Playing With WordNet as an English Learner

TL; DR WordNet helps English learners with getting a clearer grasp of relationships between a couple of words. Its API lets the users explore the whole network of English words in their own way along with their purpose.

WordNet is a huge lexical database of English. Every sense of words is represented as a “synset” (a set of synonyms) in the database. Every synset has its short definition with a couple of example sentences and pointers to related words.

Unlike ordinary dictionaries, synsets are linked to other synsets and each link has its type of relationships like synonym, antonym, hypernym, hyponym, holonym, and meronym. For example, both “left” and “wrong” are linked to “right” as its antonym. “delete” is linked to “remove” as its hyponym — a word that is more specific than a given word. “publication” is linked to “book” as its hypernym — a word that is more generic than a given word.

To learn a 2nd language, we don't have to be a linguist. Having said that, exploring the relationships between words gives us great information to get a more accurate picture of each word. If you know that “delete” is a hyponym of “remove”, you will be able to make a more specific expression by replacing “remove” with “delete” in some contexts. WordNet is a great tool to get such information.

Using WordNet With the Built-in Interfaces

The easiest way to use WordNet is usually its web and command-line interface.

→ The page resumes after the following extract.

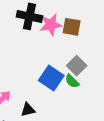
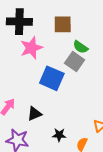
pink star: (51, 25) -> (31, 48), moved
green semicircle: (72, 81) -> (80, 47), moved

For example, the following command shows each sense with its short description of the given word “flour”.

$ wn flour -over
Overview of noun flour

The noun flour has 1 sense (first 1 from tagged texts)

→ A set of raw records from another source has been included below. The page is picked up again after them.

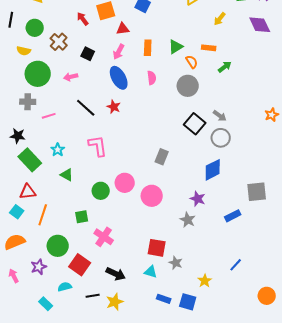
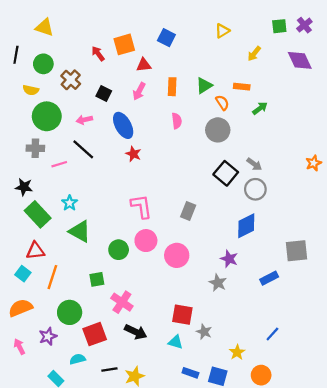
blue ellipse: (119, 78) -> (123, 125), moved
black line: (86, 108) -> (83, 149), moved
pink L-shape: (98, 146) -> (141, 206), moved
green triangle: (67, 175) -> (80, 231), size x1.5
red square: (80, 265) -> (95, 334), turned 35
black arrow: (116, 274) -> (136, 332), moved
orange circle: (267, 296) -> (261, 375), moved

1. (3) flour -- (fine powdery foodstuff obtained by grinding and sifting the meal of a cereal grain)

Overview of verb flour

The verb flour has 2 senses (no senses from tagged texts)

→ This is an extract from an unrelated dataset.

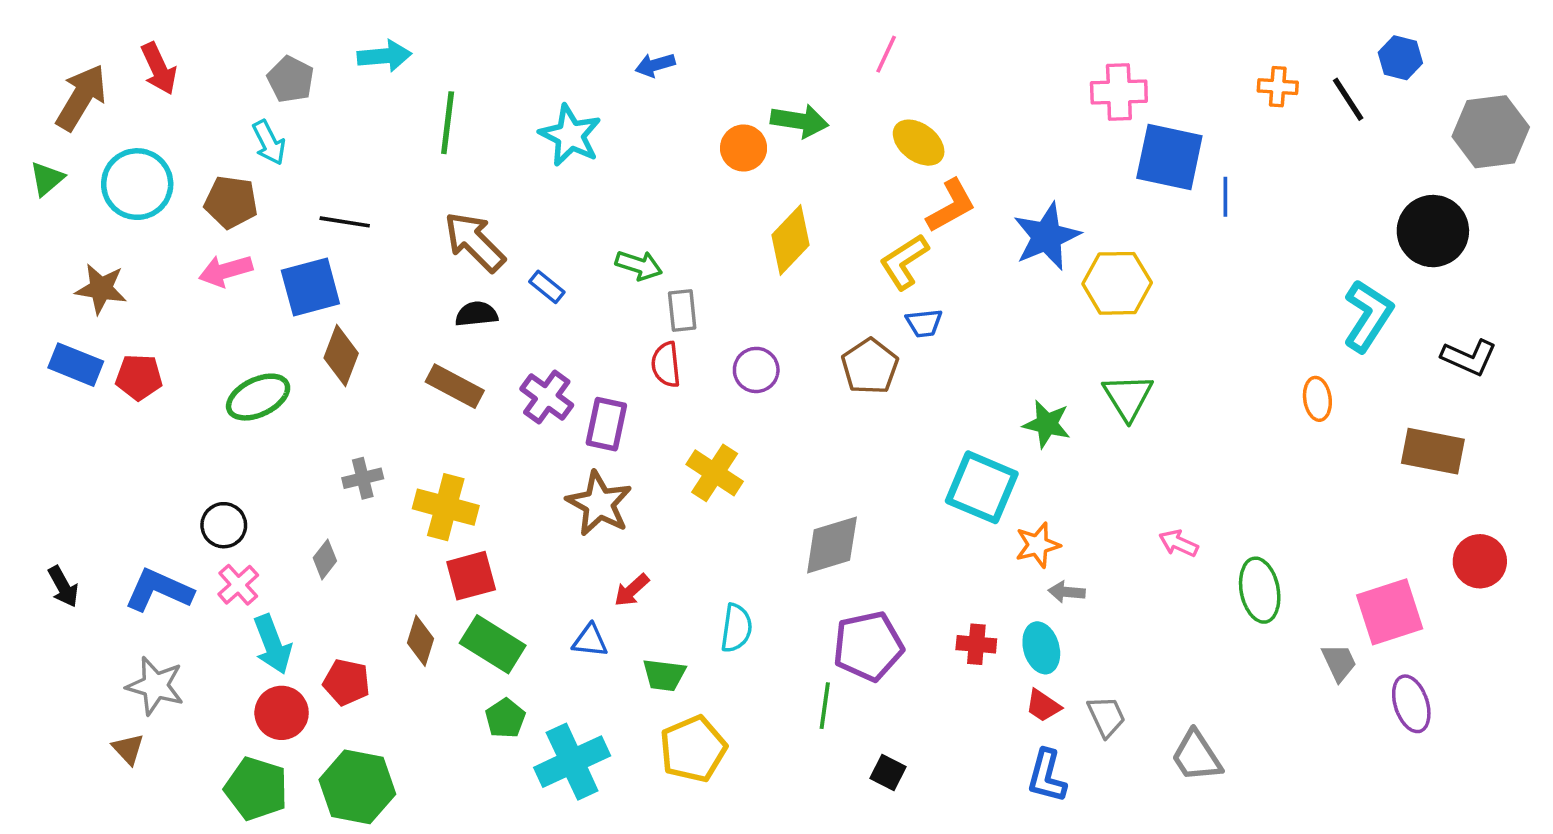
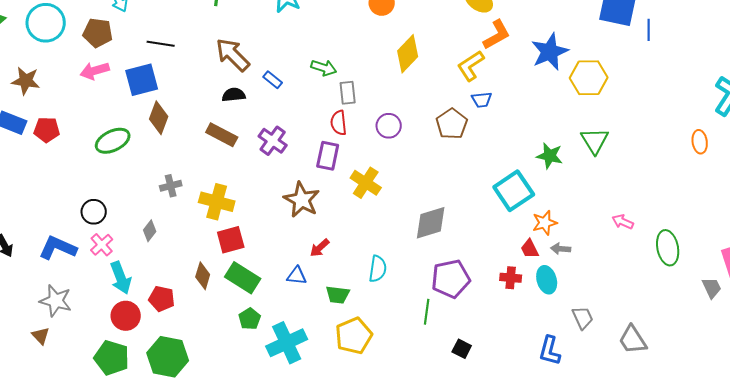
purple rectangle: (606, 424) -> (328, 156), moved
cyan square: (982, 487) -> (514, 191), turned 33
red trapezoid: (1043, 706) -> (530, 249), moved, turned 30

1. flour -- (cover with flour; "flour fish or meat before frying it")
2. flour -- (convert grain into flour)

Also, it can display related words which match the given search type option. The command below displays hyponyms of “impede” as a verb.

$ wn impede -hypov
Troponyms (hyponyms) of verb impede

2 senses of impede

Sense 1
impede, hinder
       => obstruct, obturate, impede, occlude, jam, block, close up
       => inhibit
       => repress
       => interfere
       => set back
       => hobble
       => stunt
...

The rules of these options are a bit tricky. Its suffix changes depending on the part of speech of the word like -hypov and -hypon. You can also just pass a word you want to look up. Without any options, wn will tell us which options are available for the given word.

$ wn association
Information available for noun association
        -antsn          Antonyms
        -hypen          Hypernyms
        -hypon, -treen  Hyponyms & Hyponym Tree
        -synsn          Synonyms (ordered by estimated frequency)
        -membn          Has Member Meronyms
...

The output of the command above shows there are antonyms, hypernyms, hyponyms, and more for “association”.

Using WordNet API

WordNet also provides its C library API. As you can see, synsets in the database are connected to each other. As its name suggests, it's like a huge graph of English words. So even if the existing interfaces do not quite fit your purpose, you can still do what you want with its API. The whole graph can be traced in any way you like.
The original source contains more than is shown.